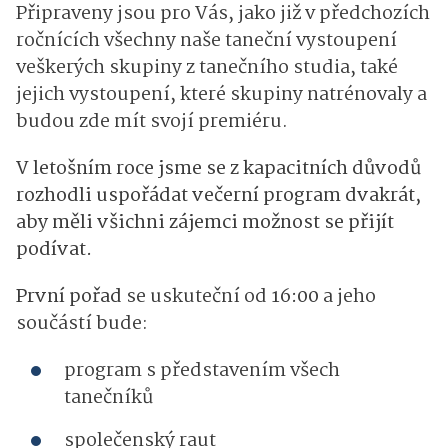
Připraveny jsou pro Vás, jako již v předchozích
ročnících všechny naše taneční vystoupení
veškerých skupiny z tanečního studia, také
jejich vystoupení, které skupiny natrénovaly a
budou zde mít svojí premiéru.
V letošním roce jsme se z kapacitních důvodů
rozhodli uspořádat večerní program dvakrát,
aby měli všichni zájemci možnost se přijít
podívat.
První pořad
se uskuteční od
16:00
a jeho
součástí bude:
program s představením všech
tanečníků
společenský raut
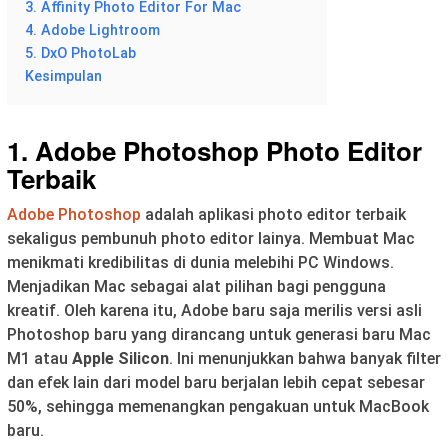
3. Affinity Photo Editor For Mac
4. Adobe Lightroom
5. DxO PhotoLab
Kesimpulan
1. Adobe Photoshop
Photo Editor
Terbaik
Adobe Photoshop
adalah aplikasi photo editor terbaik
sekaligus pembunuh photo editor lainya. Membuat Mac
menikmati kredibilitas di dunia melebihi PC Windows.
Menjadikan Mac sebagai alat pilihan bagi pengguna
kreatif. Oleh karena itu, Adobe baru saja merilis versi asli
Photoshop baru yang dirancang untuk generasi baru Mac
M1 atau
Apple Silicon
. Ini menunjukkan bahwa banyak filter
dan efek lain dari model baru berjalan lebih cepat sebesar
50%, sehingga memenangkan pengakuan untuk MacBook
baru.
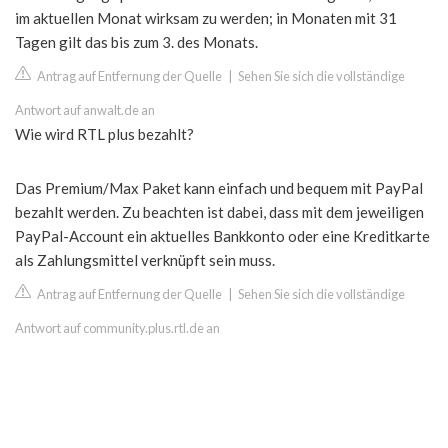
im aktuellen Monat wirksam zu werden; in Monaten mit 31
Tagen gilt das bis zum 3. des Monats.
Antrag auf Entfernung der Quelle
|
Sehen Sie sich die vollständige
Antwort auf anwalt.de an
Wie wird RTL plus bezahlt?
Das Premium/Max Paket kann einfach und bequem mit PayPal
bezahlt werden. Zu beachten ist dabei, dass mit dem jeweiligen
PayPal-Account ein aktuelles Bankkonto oder eine Kreditkarte
als Zahlungsmittel verknüpft sein muss.
Antrag auf Entfernung der Quelle
|
Sehen Sie sich die vollständige
Antwort auf community.plus.rtl.de an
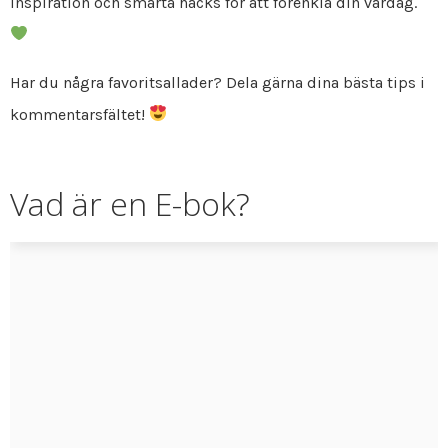
inspiration och smarta hacks för att förenkla din vardag.
Har du några favoritsallader? Dela gärna dina bästa tips i
kommentarsfältet!
Vad är en E-bok?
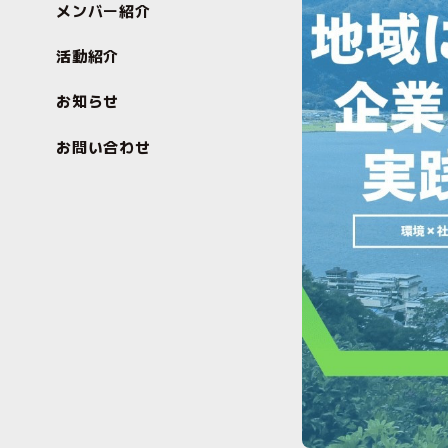
メンバー紹介
活動紹介
お知らせ
お問い合わせ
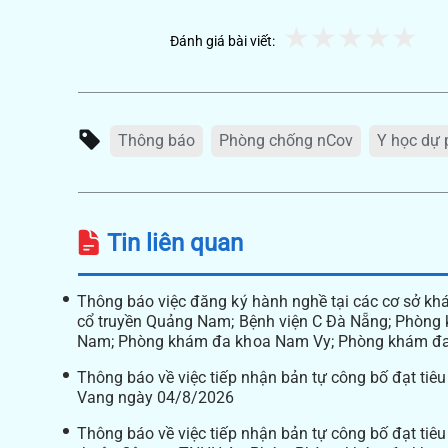
Đánh giá bài viết:
Thông báo
Phòng chống nCov
Y học dự
Tin liên quan
Thông báo việc đăng ký hành nghề tại các cơ sở kh
cổ truyền Quảng Nam; Bệnh viện C Đà Nẵng; Phòng 
Nam; Phòng khám đa khoa Nam Vy; Phòng khám đa 
Thông báo về việc tiếp nhận bản tự công bố đạt tiê
Vang ngày 04/8/2026
Thông báo về việc tiếp nhận bản tự công bố đạt ti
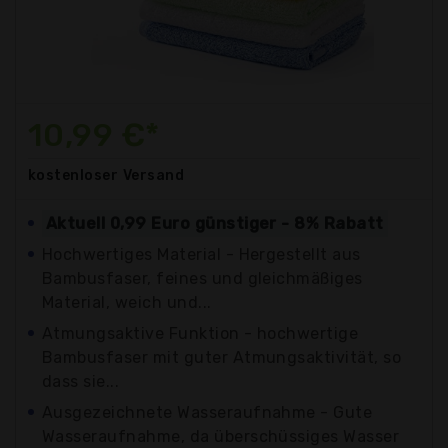
10,99 €*
kostenloser
Versand
Aktuell 0,99 Euro günstiger - 8% Rabatt
Hochwertiges Material - Hergestellt aus
Bambusfaser, feines und gleichmäßiges
Material, weich und...
Atmungsaktive Funktion - hochwertige
Bambusfaser mit guter Atmungsaktivität, so
dass sie...
Ausgezeichnete Wasseraufnahme - Gute
Wasseraufnahme, da überschüssiges Wasser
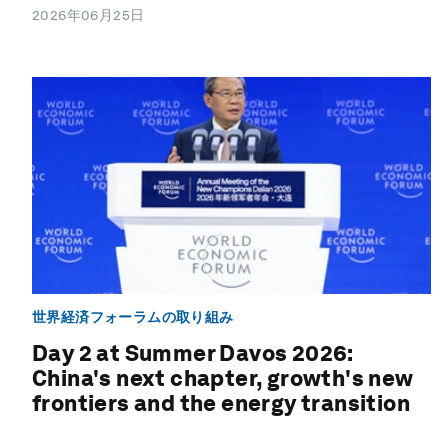
2026年06月25日
世界経済フォーラムの取り組み
Day 2 at Summer Davos 2026:
China's next chapter, growth's new
frontiers and the energy transition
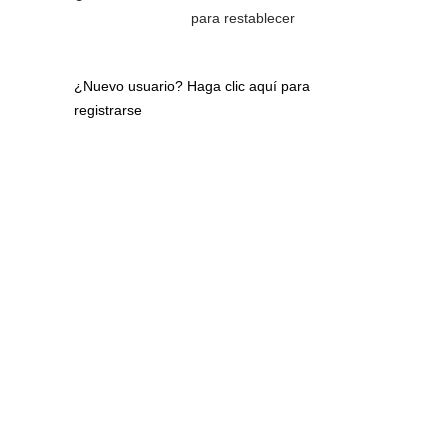
para restablecer
¿Nuevo usuario?
Haga clic aquí para
registrarse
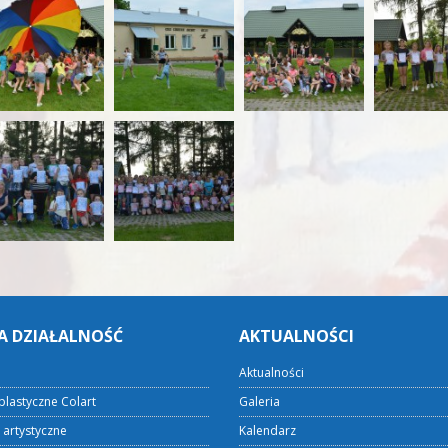
A DZIAŁALNOŚĆ
AKTUALNOŚCI
Aktualności
plastyczne Colart
Galeria
 artystyczne
Kalendarz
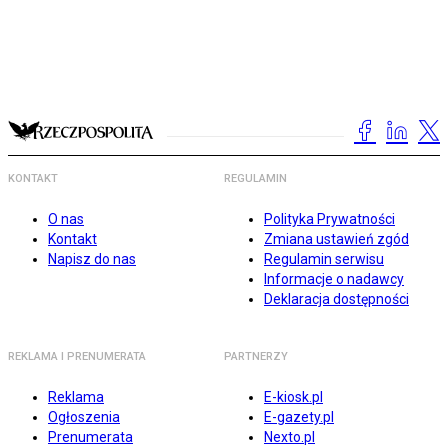
KONTAKT
REGULAMIN
O nas
Polityka Prywatności
Kontakt
Zmiana ustawień zgód
Napisz do nas
Regulamin serwisu
Informacje o nadawcy
Deklaracja dostępności
REKLAMA I PRENUMERATA
PARTNERZY
Reklama
E-kiosk.pl
Ogłoszenia
E-gazety.pl
Prenumerata
Nexto.pl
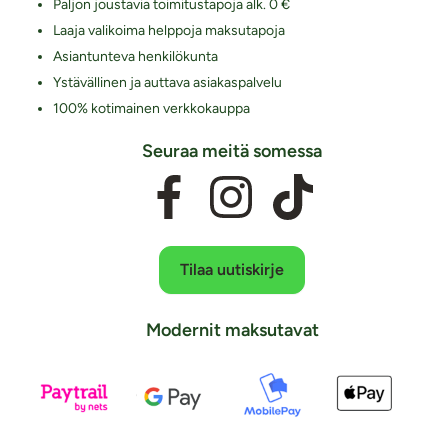
Paljon joustavia toimitustapoja alk. 0 €
Laaja valikoima helppoja maksutapoja
Asiantunteva henkilökunta
Ystävällinen ja auttava asiakaspalvelu
100% kotimainen verkkokauppa
Seuraa meitä somessa
Tilaa uutiskirje
Modernit maksutavat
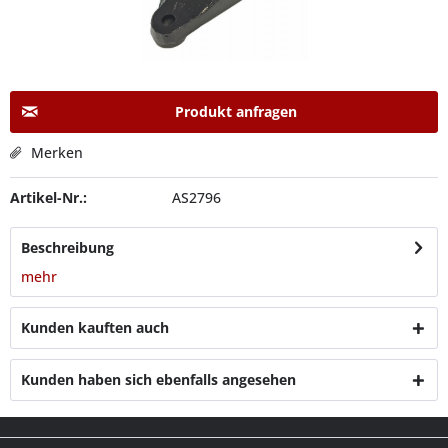
Produkt anfragen
Merken
Artikel-Nr.:
AS2796
Beschreibung
mehr
Kunden kauften auch
Kunden haben sich ebenfalls angesehen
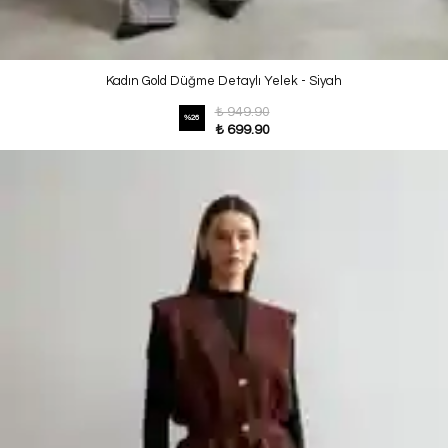
Kadın Gold Düğme Detaylı Yelek - Siyah
₺ 949.90
%
26
₺ 699.90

=-=-=-=-=

The reply is to be all the records above, transcribed exactly, with no pictures.

Připraveny jsou pro Vás, jako již v předchozích
ročnících všechny naše taneční vystoupení
veškerých skupiny z tanečního studia, také
jejich vystoupení, které skupiny natrénovaly a
budou zde mít svojí premiéru.
V letošním roce jsme se z kapacitních důvodů
rozhodli uspořádat večerní program dvakrát,
aby měli všichni zájemci možnost se přijít
podívat.
První pořad
se uskuteční od
16:00
a jeho
součástí bude:
program s představením všech
tanečníků
společenský raut
3. Affinity Photo Editor For Mac
4. Adobe Lightroom
5. DxO PhotoLab
Kesimpulan
1. Adobe Photoshop
Photo Editor
Terbaik
Adobe Photoshop
adalah aplikasi photo editor terbaik
sekaligus pembunuh photo editor lainya. Membuat Mac
menikmati kredibilitas di dunia melebihi PC Windows.
Menjadikan Mac sebagai alat pilihan bagi pengguna
kreatif. Oleh karena itu, Adobe baru saja merilis versi asli
Photoshop baru yang dirancang untuk generasi baru Mac
M1 atau
Apple Silicon
. Ini menunjukkan bahwa banyak filter
dan efek lain dari model baru berjalan lebih cepat sebesar
50%, sehingga memenangkan pengakuan untuk MacBook
baru.
im aktuellen Monat wirksam zu werden; in Monaten mit 31
Tagen gilt das bis zum 3. des Monats.
Antrag auf Entfernung der Quelle
|
Sehen Sie sich die vollständige
Antwort auf anwalt.de an
Wie wird RTL plus bezahlt?
Das Premium/Max Paket kann einfach und bequem mit PayPal
bezahlt werden. Zu beachten ist dabei, dass mit dem jeweiligen
PayPal-Account ein aktuelles Bankkonto oder eine Kreditkarte
als Zahlungsmittel verknüpft sein muss.
Antrag auf Entfernung der Quelle
|
Sehen Sie sich die vollständige
Antwort auf community.plus.rtl.de an
inspiration och smarta hacks för att förenkla din vardag.
Har du några favoritsallader? Dela gärna dina bästa tips i
kommentarsfältet!
Vad är en E-bok?
メンバー紹介
活動紹介
お知らせ
お問い合わせ
Đánh giá bài viết:
Thông báo
Phòng chống nCov
Y học dự
Tin liên quan
Thông báo việc đăng ký hành nghề tại các cơ sở kh
cổ truyền Quảng Nam; Bệnh viện C Đà Nẵng; Phòng 
Nam; Phòng khám đa khoa Nam Vy; Phòng khám đa 
Thông báo về việc tiếp nhận bản tự công bố đạt tiê
Vang ngày 04/8/2026
Thông báo về việc tiếp nhận bản tự công bố đạt ti
10,99 €*
kostenloser
Versand
Aktuell 0,99 Euro günstiger - 8% Rabatt
Hochwertiges Material - Hergestellt aus
Bambusfaser, feines und gleichmäßiges
Material, weich und...
Atmungsaktive Funktion - hochwertige
Bambusfaser mit guter Atmungsaktivität, so
dass sie...
Ausgezeichnete Wasseraufnahme - Gute
Wasseraufnahme, da überschüssiges Wasser
2026年06月25日
世界経済フォーラムの取り組み
Day 2 at Summer Davos 2026:
China's next chapter, growth's new
frontiers and the energy transition
para restablecer
¿Nuevo usuario?
Haga clic aquí para
registrarse
A DZIAŁALNOŚĆ
AKTUALNOŚCI
Aktualności
plastyczne Colart
Galeria
 artystyczne
Kalendarz
KONTAKT
REGULAMIN
O nas
Polityka Prywatności
Kontakt
Zmiana ustawień zgód
Napisz do nas
Regulamin serwisu
Informacje o nadawcy
Deklaracja dostępności
REKLAMA I PRENUMERATA
PARTNERZY
Reklama
E-kiosk.pl
Ogłoszenia
E-gazety.pl
Prenumerata
Nexto.pl
Paljon joustavia toimitustapoja alk. 0 €
Laaja valikoima helppoja maksutapoja
Asiantunteva henkilökunta
Ystävällinen ja auttava asiakaspalvelu
100% kotimainen verkkokauppa
Seuraa meitä somessa
Tilaa uutiskirje
Modernit maksutavat
Produkt anfragen
Merken
Artikel-Nr.:
AS2796
Beschreibung
mehr
Kunden kauften auch
Kunden haben sich ebenfalls angesehen
Kadın Gold Düğme Detaylı Yelek - Siyah
₺ 949.90
%
26
₺ 699.90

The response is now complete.